- Activity:
In the entries below, how many lines contain "that"? Answer with the number and nothing else.

+++

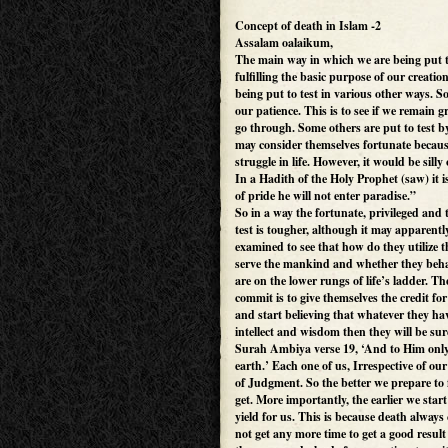
Concept of death in Islam -2
Assalam oalaikum,
The main way in which we are being put t
fulfilling the basic purpose of our creati
being put to test in various other ways. S
our patience. This is to see if we remain g
go through. Some others are put to test 
may consider themselves fortunate becaus
struggle in life. However, it would be sill
In a Hadith of the Holy Prophet (saw) it 
of pride he will not enter paradise.”
So in a way the fortunate, privileged and t
test is tougher, although it may apparentl
examined to see that how do they utilize 
serve the mankind and whether they beha
are on the lower rungs of life’s ladder. T
commit is to give themselves the credit fo
and start believing that whatever they have
intellect and wisdom then they will be sur
Surah Ambiya verse 19, ‘And to Him only 
earth.’ Each one of us, Irrespective of ou
of Judgment. So the better we prepare to f
get. More importantly, the earlier we start 
yield for us. This is because death alwa
not get any more time to get a good resul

+++

- Exercise solution:
2